┌────────

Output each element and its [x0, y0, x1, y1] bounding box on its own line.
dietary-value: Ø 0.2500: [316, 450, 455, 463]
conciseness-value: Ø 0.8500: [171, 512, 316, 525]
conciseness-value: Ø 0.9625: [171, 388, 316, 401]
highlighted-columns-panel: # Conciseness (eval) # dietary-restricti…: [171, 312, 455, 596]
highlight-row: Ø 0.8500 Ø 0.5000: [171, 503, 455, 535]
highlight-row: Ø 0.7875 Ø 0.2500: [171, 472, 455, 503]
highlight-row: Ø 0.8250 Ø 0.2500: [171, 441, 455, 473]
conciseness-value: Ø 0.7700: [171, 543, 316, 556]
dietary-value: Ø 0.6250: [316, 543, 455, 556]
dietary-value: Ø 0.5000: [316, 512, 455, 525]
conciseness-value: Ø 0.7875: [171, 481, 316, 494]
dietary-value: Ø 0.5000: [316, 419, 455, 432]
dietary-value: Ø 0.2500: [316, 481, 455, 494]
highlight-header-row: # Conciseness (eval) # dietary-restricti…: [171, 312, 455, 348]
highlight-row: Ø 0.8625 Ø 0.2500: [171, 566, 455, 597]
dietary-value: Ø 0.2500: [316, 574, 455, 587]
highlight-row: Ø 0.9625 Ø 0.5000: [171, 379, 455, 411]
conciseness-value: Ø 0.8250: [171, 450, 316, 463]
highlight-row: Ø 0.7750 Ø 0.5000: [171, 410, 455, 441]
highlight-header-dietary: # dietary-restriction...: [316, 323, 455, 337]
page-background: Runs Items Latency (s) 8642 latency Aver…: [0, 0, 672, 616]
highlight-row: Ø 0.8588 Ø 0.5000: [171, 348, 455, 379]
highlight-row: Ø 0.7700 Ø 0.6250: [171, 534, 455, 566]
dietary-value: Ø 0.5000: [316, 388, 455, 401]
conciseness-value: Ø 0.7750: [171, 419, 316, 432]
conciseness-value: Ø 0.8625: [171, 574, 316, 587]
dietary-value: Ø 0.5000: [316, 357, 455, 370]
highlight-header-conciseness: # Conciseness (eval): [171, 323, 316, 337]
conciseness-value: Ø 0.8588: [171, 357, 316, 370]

└────────
┌────────

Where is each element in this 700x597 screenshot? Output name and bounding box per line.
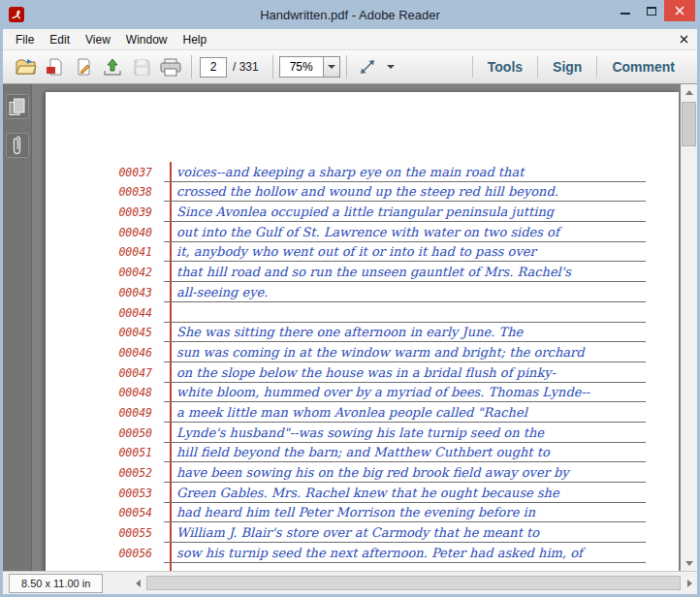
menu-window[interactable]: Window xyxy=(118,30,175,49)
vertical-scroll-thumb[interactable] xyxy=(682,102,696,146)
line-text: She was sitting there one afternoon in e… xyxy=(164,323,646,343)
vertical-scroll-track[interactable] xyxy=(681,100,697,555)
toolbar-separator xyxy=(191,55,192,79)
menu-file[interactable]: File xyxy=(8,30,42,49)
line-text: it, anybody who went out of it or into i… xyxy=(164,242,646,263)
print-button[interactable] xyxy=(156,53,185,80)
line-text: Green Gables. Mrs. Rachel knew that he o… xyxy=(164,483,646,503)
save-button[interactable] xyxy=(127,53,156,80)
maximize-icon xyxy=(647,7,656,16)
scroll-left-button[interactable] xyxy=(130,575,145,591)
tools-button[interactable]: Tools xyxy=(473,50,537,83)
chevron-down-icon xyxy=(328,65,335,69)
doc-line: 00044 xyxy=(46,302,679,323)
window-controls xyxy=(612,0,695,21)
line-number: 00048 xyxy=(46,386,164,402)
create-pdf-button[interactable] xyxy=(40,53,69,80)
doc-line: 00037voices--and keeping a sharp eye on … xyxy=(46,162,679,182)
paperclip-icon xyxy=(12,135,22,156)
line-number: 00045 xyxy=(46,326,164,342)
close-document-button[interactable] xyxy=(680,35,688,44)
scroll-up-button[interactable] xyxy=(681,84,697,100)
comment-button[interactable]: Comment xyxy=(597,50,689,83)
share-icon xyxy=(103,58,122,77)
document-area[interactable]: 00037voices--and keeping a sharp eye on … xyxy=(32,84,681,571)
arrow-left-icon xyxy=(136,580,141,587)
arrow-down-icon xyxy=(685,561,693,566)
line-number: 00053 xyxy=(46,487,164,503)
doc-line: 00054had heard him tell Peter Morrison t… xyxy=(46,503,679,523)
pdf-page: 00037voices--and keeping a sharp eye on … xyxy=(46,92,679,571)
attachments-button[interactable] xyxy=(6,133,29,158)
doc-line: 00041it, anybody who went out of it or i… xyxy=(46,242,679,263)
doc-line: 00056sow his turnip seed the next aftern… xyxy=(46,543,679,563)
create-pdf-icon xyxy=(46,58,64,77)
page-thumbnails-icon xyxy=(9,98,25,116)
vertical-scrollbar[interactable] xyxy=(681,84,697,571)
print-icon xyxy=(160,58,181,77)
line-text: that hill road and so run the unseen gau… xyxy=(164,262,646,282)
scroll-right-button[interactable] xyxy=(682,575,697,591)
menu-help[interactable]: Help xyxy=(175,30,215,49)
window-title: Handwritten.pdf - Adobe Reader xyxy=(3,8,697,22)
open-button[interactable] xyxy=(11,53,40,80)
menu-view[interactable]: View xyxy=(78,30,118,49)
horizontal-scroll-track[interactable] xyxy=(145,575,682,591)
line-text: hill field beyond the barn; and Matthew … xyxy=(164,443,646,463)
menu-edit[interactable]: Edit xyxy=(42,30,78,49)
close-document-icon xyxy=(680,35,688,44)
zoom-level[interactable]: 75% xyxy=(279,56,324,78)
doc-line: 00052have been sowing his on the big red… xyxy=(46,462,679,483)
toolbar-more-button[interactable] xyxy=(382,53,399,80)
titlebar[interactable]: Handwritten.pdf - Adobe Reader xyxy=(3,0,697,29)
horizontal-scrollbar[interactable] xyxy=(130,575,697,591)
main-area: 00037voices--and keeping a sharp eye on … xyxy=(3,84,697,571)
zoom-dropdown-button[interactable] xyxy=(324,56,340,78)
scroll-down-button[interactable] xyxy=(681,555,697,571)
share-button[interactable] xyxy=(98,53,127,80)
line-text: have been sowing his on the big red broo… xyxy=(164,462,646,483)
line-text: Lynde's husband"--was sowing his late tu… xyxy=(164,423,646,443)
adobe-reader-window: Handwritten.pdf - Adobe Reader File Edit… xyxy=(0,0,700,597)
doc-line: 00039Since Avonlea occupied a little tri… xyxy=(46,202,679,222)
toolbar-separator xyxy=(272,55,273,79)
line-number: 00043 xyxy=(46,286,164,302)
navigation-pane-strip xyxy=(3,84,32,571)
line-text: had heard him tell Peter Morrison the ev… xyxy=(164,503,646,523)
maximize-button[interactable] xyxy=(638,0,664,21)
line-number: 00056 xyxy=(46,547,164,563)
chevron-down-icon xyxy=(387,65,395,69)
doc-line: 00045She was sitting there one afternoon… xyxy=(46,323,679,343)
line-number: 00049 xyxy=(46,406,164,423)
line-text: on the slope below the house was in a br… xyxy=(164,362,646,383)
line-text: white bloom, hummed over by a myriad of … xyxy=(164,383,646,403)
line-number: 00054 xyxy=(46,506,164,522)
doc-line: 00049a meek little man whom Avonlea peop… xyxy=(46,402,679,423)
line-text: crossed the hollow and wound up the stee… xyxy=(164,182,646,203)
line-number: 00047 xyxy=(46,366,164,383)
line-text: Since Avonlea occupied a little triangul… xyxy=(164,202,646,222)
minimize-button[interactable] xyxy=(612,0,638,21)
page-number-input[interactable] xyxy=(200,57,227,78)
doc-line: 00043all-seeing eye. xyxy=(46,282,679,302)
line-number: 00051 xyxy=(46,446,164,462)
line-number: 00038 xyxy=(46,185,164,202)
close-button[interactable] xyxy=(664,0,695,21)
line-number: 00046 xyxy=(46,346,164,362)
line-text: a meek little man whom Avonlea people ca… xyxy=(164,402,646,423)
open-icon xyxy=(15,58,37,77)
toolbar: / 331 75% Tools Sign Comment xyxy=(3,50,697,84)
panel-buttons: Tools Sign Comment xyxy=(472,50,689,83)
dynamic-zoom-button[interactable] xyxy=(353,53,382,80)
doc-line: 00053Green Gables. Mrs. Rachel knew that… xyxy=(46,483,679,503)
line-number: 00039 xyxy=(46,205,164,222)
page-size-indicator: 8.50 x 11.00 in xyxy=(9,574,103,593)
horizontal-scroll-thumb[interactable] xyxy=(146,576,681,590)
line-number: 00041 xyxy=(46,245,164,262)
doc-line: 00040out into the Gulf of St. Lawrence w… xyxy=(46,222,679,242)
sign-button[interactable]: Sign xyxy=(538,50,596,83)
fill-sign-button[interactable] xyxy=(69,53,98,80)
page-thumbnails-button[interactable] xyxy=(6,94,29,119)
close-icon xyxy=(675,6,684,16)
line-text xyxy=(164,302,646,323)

└────────
┌────────

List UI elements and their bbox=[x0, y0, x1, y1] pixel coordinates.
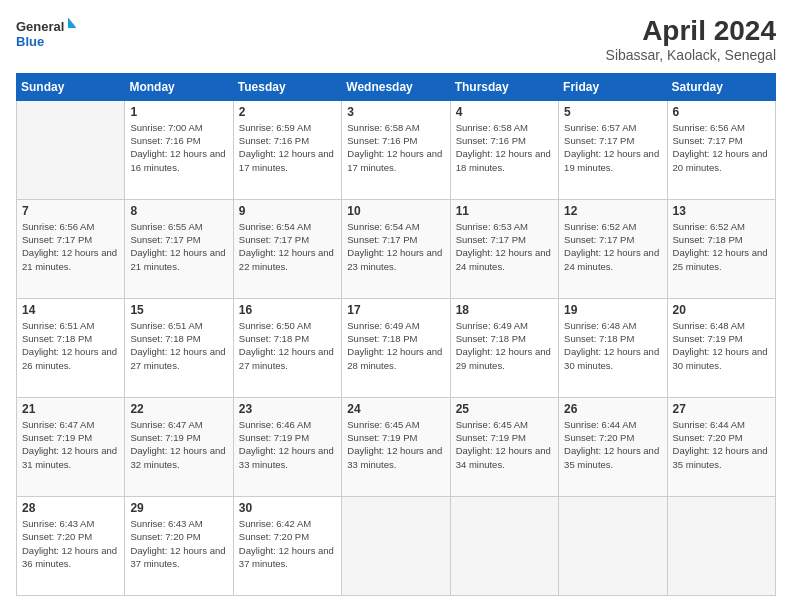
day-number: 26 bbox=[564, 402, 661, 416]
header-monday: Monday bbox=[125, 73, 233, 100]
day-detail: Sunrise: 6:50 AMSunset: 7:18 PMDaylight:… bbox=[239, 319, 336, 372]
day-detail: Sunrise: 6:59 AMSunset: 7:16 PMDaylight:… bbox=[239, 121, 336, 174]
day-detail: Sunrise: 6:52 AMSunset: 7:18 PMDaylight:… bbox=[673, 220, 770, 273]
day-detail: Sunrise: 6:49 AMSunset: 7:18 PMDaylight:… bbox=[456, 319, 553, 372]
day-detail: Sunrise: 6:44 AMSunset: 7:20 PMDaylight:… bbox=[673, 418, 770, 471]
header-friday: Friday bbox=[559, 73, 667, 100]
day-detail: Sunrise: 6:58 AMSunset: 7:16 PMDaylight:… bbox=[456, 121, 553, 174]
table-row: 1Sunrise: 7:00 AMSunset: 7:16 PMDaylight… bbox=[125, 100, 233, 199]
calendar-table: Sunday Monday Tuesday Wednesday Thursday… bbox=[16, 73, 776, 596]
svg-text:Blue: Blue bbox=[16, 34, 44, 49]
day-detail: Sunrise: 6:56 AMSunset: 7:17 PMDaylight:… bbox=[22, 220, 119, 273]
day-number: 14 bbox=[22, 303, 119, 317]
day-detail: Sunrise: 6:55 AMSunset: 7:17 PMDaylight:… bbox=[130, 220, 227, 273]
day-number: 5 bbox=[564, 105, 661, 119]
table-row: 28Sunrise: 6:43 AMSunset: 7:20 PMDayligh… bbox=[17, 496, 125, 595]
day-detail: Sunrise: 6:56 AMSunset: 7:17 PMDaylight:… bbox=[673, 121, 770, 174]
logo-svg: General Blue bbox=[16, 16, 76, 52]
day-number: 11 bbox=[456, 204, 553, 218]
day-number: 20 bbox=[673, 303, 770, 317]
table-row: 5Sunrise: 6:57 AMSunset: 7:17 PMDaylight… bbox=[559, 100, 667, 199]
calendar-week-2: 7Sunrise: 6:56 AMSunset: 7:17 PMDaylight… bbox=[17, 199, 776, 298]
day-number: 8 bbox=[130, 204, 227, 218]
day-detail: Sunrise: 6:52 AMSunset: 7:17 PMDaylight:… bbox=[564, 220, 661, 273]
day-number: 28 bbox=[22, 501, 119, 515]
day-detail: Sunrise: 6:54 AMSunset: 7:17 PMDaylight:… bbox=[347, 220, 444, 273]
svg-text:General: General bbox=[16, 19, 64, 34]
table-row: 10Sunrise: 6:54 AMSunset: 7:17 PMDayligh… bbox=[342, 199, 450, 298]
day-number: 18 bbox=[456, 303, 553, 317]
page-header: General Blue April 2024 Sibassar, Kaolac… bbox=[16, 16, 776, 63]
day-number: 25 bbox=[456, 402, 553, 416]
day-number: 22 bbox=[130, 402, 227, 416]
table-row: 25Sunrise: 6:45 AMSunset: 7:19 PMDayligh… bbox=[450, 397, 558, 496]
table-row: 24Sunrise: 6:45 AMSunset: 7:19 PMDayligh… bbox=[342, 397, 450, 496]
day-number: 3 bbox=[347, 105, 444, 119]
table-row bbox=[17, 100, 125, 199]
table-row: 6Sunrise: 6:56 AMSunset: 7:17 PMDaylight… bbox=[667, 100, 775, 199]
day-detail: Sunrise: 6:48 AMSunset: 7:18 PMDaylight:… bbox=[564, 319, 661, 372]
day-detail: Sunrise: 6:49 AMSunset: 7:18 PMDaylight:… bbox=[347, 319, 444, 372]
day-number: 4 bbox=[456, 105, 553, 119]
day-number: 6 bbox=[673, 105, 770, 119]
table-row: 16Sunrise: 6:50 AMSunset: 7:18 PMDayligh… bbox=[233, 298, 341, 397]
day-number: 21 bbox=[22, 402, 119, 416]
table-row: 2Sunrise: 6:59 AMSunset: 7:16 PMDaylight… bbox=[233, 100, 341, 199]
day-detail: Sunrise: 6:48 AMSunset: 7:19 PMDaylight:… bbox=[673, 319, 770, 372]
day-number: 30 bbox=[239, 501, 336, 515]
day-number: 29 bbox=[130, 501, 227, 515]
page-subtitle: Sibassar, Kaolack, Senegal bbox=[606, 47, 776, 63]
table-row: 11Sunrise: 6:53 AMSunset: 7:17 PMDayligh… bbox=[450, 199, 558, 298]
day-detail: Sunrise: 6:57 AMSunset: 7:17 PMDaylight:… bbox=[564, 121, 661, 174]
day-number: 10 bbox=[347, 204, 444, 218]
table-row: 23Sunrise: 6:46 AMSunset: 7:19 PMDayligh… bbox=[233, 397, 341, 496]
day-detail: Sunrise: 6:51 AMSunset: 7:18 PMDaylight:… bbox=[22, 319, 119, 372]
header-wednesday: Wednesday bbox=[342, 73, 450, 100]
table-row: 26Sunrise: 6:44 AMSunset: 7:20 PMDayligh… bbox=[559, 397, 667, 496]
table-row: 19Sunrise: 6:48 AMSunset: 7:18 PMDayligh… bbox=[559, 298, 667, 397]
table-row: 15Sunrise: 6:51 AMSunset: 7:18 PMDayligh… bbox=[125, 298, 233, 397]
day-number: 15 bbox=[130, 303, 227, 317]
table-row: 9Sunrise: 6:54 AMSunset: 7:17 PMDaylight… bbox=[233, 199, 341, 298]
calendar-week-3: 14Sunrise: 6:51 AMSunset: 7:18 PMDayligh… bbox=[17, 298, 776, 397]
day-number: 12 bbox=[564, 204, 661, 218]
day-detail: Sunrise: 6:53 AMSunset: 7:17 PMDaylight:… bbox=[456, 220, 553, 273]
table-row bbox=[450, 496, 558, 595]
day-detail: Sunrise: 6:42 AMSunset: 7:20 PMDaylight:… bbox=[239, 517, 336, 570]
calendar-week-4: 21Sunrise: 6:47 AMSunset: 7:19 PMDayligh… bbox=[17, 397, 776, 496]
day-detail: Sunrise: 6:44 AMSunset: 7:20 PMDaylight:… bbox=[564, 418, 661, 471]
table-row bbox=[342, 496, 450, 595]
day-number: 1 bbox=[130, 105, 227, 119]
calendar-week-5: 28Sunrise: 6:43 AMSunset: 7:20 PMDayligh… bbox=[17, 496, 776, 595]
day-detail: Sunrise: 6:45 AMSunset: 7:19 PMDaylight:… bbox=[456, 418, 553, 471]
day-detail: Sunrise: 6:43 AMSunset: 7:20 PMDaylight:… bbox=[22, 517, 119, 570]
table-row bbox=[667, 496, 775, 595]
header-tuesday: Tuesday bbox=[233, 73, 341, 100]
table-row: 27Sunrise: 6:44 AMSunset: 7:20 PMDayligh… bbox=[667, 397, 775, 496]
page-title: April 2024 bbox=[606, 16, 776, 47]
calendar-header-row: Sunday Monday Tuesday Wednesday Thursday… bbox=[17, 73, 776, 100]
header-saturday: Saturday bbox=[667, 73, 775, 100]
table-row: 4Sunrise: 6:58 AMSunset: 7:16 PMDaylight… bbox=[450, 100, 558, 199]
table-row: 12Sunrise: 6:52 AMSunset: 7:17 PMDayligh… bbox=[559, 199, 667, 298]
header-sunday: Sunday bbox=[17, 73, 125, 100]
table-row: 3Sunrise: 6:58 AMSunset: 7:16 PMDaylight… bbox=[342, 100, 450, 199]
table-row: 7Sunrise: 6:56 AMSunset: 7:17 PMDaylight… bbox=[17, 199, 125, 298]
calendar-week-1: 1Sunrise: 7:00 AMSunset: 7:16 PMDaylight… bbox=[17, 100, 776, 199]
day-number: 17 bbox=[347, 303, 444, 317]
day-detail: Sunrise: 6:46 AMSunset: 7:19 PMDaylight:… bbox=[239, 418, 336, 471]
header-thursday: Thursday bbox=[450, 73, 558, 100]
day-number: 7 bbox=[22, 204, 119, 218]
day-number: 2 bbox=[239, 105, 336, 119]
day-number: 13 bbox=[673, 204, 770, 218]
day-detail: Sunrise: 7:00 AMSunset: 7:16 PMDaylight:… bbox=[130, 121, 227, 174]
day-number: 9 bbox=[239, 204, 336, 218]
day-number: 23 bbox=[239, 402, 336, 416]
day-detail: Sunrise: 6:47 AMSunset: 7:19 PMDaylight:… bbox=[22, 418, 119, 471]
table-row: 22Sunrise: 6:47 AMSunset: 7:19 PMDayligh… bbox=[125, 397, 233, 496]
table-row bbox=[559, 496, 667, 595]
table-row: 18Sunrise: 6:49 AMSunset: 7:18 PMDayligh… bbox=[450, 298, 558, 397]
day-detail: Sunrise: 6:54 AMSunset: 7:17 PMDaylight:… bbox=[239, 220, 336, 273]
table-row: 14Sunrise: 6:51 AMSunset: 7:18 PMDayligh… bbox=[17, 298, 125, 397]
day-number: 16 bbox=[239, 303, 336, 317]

└────────

What is needed
Please go line by line through the records above, copying each one that holds the string "scrollbar".

Exercise answer
vertical-scrollbar[interactable] xyxy=(681,84,697,571)
horizontal-scrollbar[interactable] xyxy=(130,575,697,591)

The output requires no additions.